I do not shop at either Wal-Mart or Sam's Club. Ever.
On Black Friday I visited my local Wal-Mart parking lot to see if there were any Wal-Mart workers out front protesting the company's miserly treatment of workers on Wal-Mart Worker Walkout Black Friday. There weren't. And that's too bad because the piddling amounts paid out by the mammoth retailer to it's workforce.....should be of greater concern to all of us.
As of 2010, the Walton family, who originally launched Wal-Mart in Arkansas, is worth $89.5 billion....or the equivalence of the cumulative net worth of 48.8 million U.S. households.
The average annual salary of a Wal-Mart sales associate is $15,500. Average hourly wage for a Wal-Mart sales associate is a whopping $8.81 per hour. It is estimated that if Wal-Mart would raise their minimum sales associate wage to $12 per hour, Wal-Mart customers would pay on average an additional 46 cents per shopping trip to the store. 46 cents.
I haven't recently fallen off the back of a turnip truck.....so I realize that Wal-Mart will never change it's ways. Consumers may change their ways.....but not Wal-Mart.
Single-handedly, Wal-Mart accounts for over 11% of our world trade deficit. Wal-Mart tells China what that country is going to do for them.....and China does it. Exploiting cheap Chinese labor and paying U.S. sales associates peanuts is but a grand redistribution scheme which leaves out all but a few Americans. A redistributionist scheme which takes the savings from paying meager Chinese wages and redistributes those savings to shareholders, the Walton family being the largest.
In a way, Wal-Mart is the benchmark for what has gone wrong in the U.S. economy over the last 3 decades. Trading higher paying U.S. jobs for cheaper foreign labor has done damage to the overall workforce in the U.S. Fewer available jobs mean less demand for labor which means lower wages.

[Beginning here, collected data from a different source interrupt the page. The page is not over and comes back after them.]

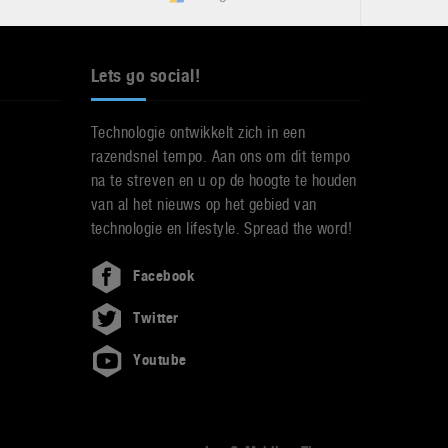
Lets go social!
Technologie ontwikkelt zich in een
razendsnel tempo. Aan ons om dit tempo
na te streven en u op de hoogte te houden
van al het nieuws op het gebied van
technologie en lifestyle. Spread the word!
Facebook
Twitter
Youtube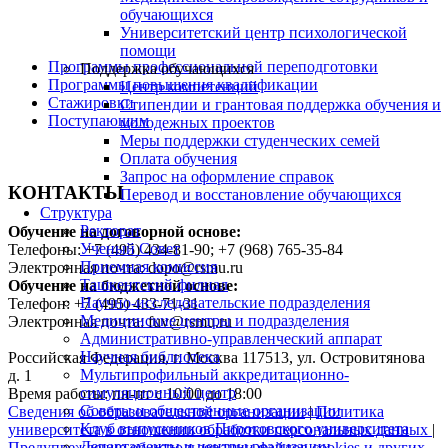
обучающихся
Университетский центр психологической
помощи
Программы профессиональной переподготовки
Поддержка обучающихся
Программы повышения квалификации
Центр компетенций
Стажировки
Стипендии и грантовая поддержка обучения и
Поступающим
молодежных проектов
Меры поддержки студенческих семей
Оплата обучения
Запрос на оформление справок
КОНТАКТЫ
Перевод и восстановление обучающихся
Структура
Ректорат
Обучение на договорной основе:
Ученый Совет
Телефоны: +7 (495) 434-81-90; +7 (968) 765-35-84
Приемная комиссия
Электронная почта: dopo@rsmu.ru
Ташкентский филиал
Обучение на бюджетной основе:
Научно-исследовательские подразделения
Телефон: +7 (495) 433-71-31
Медицинские центры и подразделения
Электронная почта: fuv@rsmu.ru
Административно-управленческий аппарат
Научная библиотека
Российская Федерация, г. Москва 117513, ул. Островитянова
Мультипрофильный аккредитационно-
д. 1
симуляционный центр
Время работы: пн-пт с 10:00 до 18:00
Советы и общественные организации
Сведения об образовательной организации
|
Политика
Клуб выпускников Пироговского университета
университета в отношении обработки персональных данных
|
Департаменты и центры реализации
Предупреждение об использовании файлов cookies и других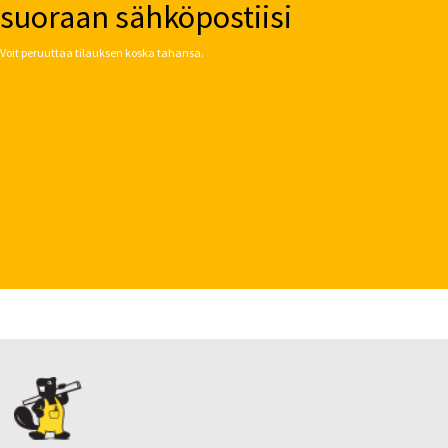
suoraan sähköpostiisi
Voit peruuttaa tilauksen koska tahansa.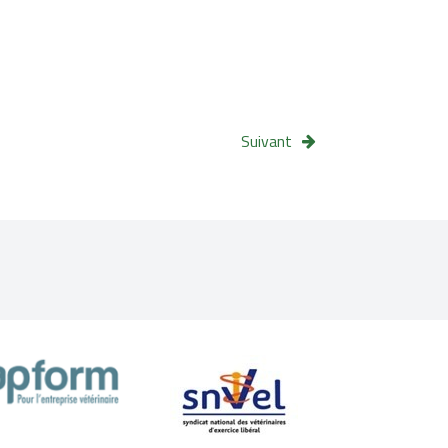
Suivant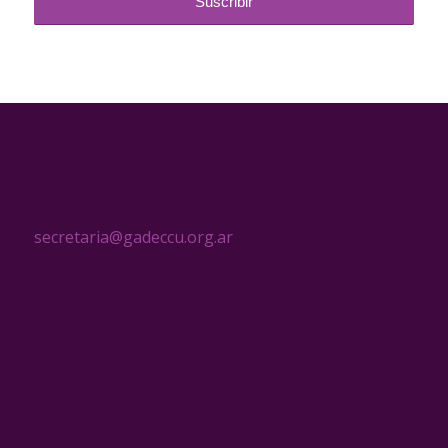
CONTACTO
secretaria@gadeccu.org.ar
MENÚ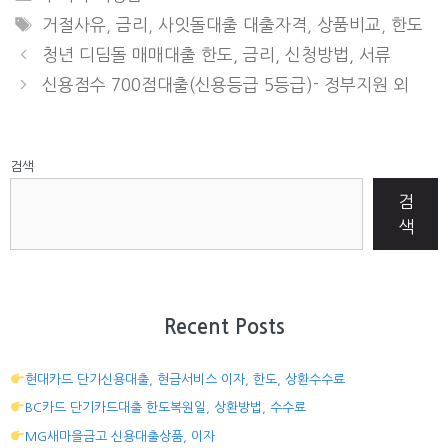
TAGS
거절사유
,
금리
,
사잇돌대출 대출자격
,
상품비교
,
한도
청년 디딤돌 매매대출 한도, 금리, 신청방법, 서류
신용점수 700점대출(신용등급 5등급)- 정부지원 외
검색
검
색
Recent Posts
현대카드 단기신용대출, 현금서비스 이자, 한도, 상환수수료
BC카드 단기카드대출 한도복원일, 상환방법, 수수료
MG새마을금고 신용대출상품, 이자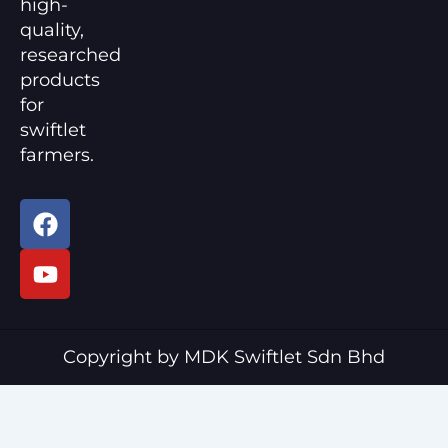
high-
quality,
researched
products
for
swiftlet
farmers.
F
Y
a
o
c
u
e
t
b
u
o
b
o
e
Copyright by MDK Swiftlet Sdn Bhd
k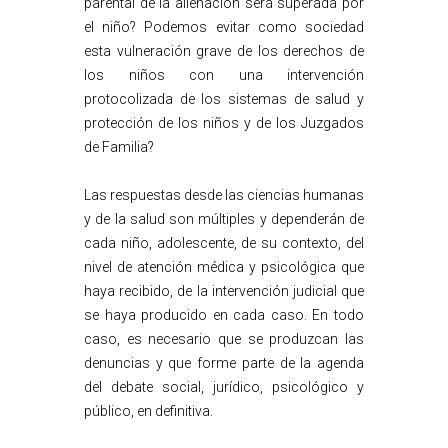
parental de la alienación será superada por
el niño? Podemos evitar como sociedad
esta vulneración grave de los derechos de
los niños con una intervención
protocolizada de los sistemas de salud y
protección de los niños y de los Juzgados
de Familia?
Las respuestas desde las ciencias humanas
y de la salud son múltiples y dependerán de
cada niño, adolescente, de su contexto, del
nivel de atención médica y psicológica que
haya recibido, de la intervención judicial que
se haya producido en cada caso. En todo
caso, es necesario que se produzcan las
denuncias y que forme parte de la agenda
del debate social, jurídico, psicológico y
público, en definitiva.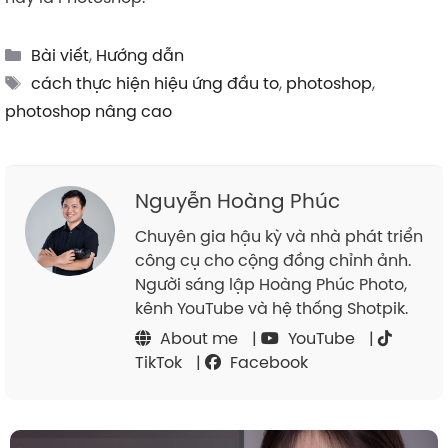
Categories
Bài viết
,
Hướng dẫn
Tags
cách thực hiện hiệu ứng đầu to
,
photoshop
,
photoshop nâng cao
Nguyễn Hoàng Phúc
Chuyên gia hậu kỳ và nhà phát triển
công cụ cho cộng đồng chỉnh ảnh.
Người sáng lập Hoàng Phúc Photo,
kênh YouTube và hệ thống Shotpik.
About me
|
YouTube
|
TikTok
|
Facebook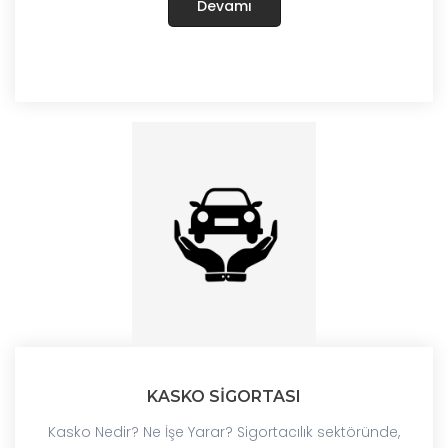
Devamı
KASKO SİGORTASI
Kasko Nedir? Ne İşe Yarar? Sigortacılık sektöründe,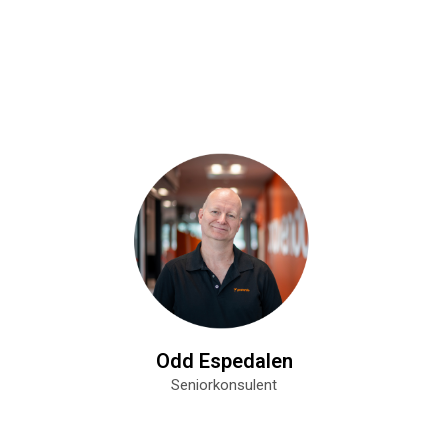
Odd Espedalen
Seniorkonsulent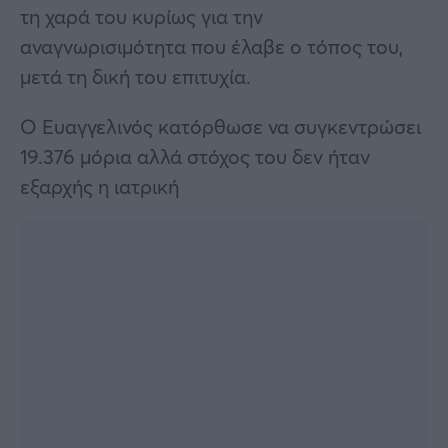
τη χαρά του κυρίως για την
αναγνωρισιμότητα που έλαβε ο τόπος του,
μετά τη δική του επιτυχία.
Ο Ευαγγελινός κατόρθωσε να συγκεντρώσει
19.376 μόρια αλλά στόχος του δεν ήταν
εξαρχής η ιατρική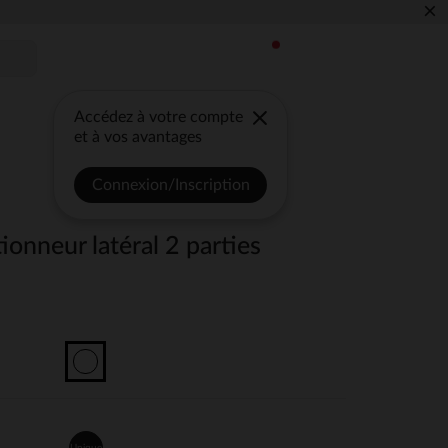
×
Accédez à votre compte
et à vos avantages
Connexion/Inscription
ionneur latéral 2 parties
Unique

But it doesn't have to be this way. Example: Costco....big box discount retailer....
Costco’s average pay, for example, is $17 an hour, 42 percent higher than its fiercest rival, Sam’s Club. And Costco’s health plan makes those at many other retailers look Scroogish.
What about Costco shareholders?.....
Costco’s stock price has risen more than 10 percent in the last 12 months, while Wal-Mart’s has slipped 5 percent. Costco shares sell for almost 23 times expected earnings; at Wal-Mart the multiple is about 19.
What do Wall Street analysts have to say about Costco?
Wall Street analysts assert that (CEO) Mr. Sinegal is overly generous not only to Costco’s customers but to its workers as well.
One analyst, Bill Dreher of Deutsche Bank, complained last year that at Costco “it’s better to be an employee or a customer than a shareholder.”
See that last quote? That's the crux of our national economic problem. While Wall Street redistributionists have been making it "better" for a smallish group of U.S. shareholders......average income, hourly rates, and net worth of American working families has declined or remained the same. The huge economic inequality gap Americans have been experiencing has come about precisely because of this dynamic.
Two huge discount retailers. One whose workers are unionized, one who has closed stores over threats of becoming unionized. One discount retailer pays it's workers an average of $8.81 per hour, one pays it's workers $17 per hour. One loved by Wall Street skimmers and redistributionists, one isn't.
Costco's formula is a throw back to the days when the middle class in America grew and thrived. Those days made up our nation's best economic years. Wal-Mart's formula is an abandonment of America's middle class in favor of further enriching a tiny minority of investors....and is the poster child for everything that has turned sour in our nation economically in recent decades.
Our nation needs more employers, not less, whose motto is “it’s better to be an employee or a customer than a shareholder.” That is the way back to economic prosperity for all Americans.